Moldovan Arrival – An Extract From My Book

To set the scene, Hamish and I had just taken the overnight train from Bucharest to Chisinau……

Disorganised & Disorientated

We arrived in the Moldovan capital in what can only be described as a severely groggy state. The hard seats had not given the most comfortable of nights and there had also been people constantly shuffling noisily up and down the corridor.

Add to that being woken by the usual border control plus the fact that we were close to the noisy diesel locomotive that was hitched onto us on the Moldovan side, and it is easy to imagine that sleep was at a premium, even if we were pretty fatigued from the night before.

Chis

Being tetchy and tired is never a good combination, but fortunately we managed to use our last Romanian money at the grey station to buy a roll and some strong coffee to attempt to reawaken the senses and improve the mood slightly.

Sufficiently revived, it was now time to find our way to our accommodation. I had pre-booked this, the intriguingly named ‘Tatyana’s Flat’. The place had been described as central, recently renovated and apparently Tatyana would be available to answer any questions we might have.

Disappointingly Tatyana had replied to my e-mail to say that she was unable to meet us at the station, but advised us to take mini bus 353 that would take us very close to the flat. She advised us to alight just past the petrol station.

I thought it a little odd that a central place would have a petrol station nearby, but dismissed the thought almost immediately.

I think I may have been attracted by the name Tatyana more than anything else. I don’t know why, but I find something sexy in that name in a seedy sort of way I suppose. I did imagine her to be blonde, young and tall and thought she would definitely make a good tour guide, especially at night!

At €30 a night the accommodation was also damned cheap, although not a bad little income for Tatyana in what was one of Europe’s poorest countries.

The station was much bigger than we had imagined, fronted by a large concourse with a busy road in front of it. We shunned all taxi driver advances and strode off purposefully in search of minibus 353. The flaws in our plan soon became obvious. We had no idea in which direction we needed to go or how to hail the vehicle we needed.

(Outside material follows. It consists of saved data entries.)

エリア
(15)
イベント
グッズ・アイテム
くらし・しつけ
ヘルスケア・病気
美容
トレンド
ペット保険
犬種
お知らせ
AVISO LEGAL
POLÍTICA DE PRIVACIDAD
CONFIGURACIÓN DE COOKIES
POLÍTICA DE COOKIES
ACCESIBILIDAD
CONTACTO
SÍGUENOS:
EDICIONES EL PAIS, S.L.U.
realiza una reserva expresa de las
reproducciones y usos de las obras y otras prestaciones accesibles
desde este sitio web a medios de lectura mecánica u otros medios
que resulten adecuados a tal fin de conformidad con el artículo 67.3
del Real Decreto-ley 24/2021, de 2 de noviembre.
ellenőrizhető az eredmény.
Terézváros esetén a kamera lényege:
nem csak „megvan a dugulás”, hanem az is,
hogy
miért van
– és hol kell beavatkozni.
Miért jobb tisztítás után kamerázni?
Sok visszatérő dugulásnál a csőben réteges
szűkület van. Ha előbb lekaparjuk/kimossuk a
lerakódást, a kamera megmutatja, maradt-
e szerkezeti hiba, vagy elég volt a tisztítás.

Furthermore, there were dozens of minibuses zipping along, each with a just about visible number on their windscreen. We screwed our eyes up to try and see our magic number, but there was no sign of one. In any case you had no chance in seeing any number until the bus was right upon you. We would need to eat humble pie and get a taxi.

We tramped back to the concourse, where of course we were approached straight away. I showed the address to the elderly driver who laughed and responded in a gruff voice “this is far away, why you want to go there, I take you to hotel near here.”

We declined. We had heard it all before of course. The taxi driver was after hotel commission. We were wise to that little scam, besides I had paid a non-returnable €10 deposit. “No, we go here, how much?” The driver indicated forty, which we automatically took to mean Euros. No way.

We then marched off indignantly, to be stopped again, this time by a younger driver in his thirties who spoke very good English.

Flat Broke

He confirmed what we now feared – the flat was indeed outside the centre and it would cost fifty leu to get there (about €3). I immediately felt like apologising to the first taxi driver who was quoting a genuine forty leu fee – we must get a grip of those exchange rates before travel in future!

What to do? We decided to stick with Tatyana. We were soon pulling away from the main drag and heading into housing estate territory. We turned in just past the aforementioned petrol station and parked up alongside some very shabby blocks of flats and a wreck of a car stood on grey breezeblocks. We were fifteen-minutes taxi ride from the train station and twenty-minutes from the centre and this was no garden suburb. Oh!

I turned to Hamish, we were both thinking the same thing, “what have we (I) done booking this place?”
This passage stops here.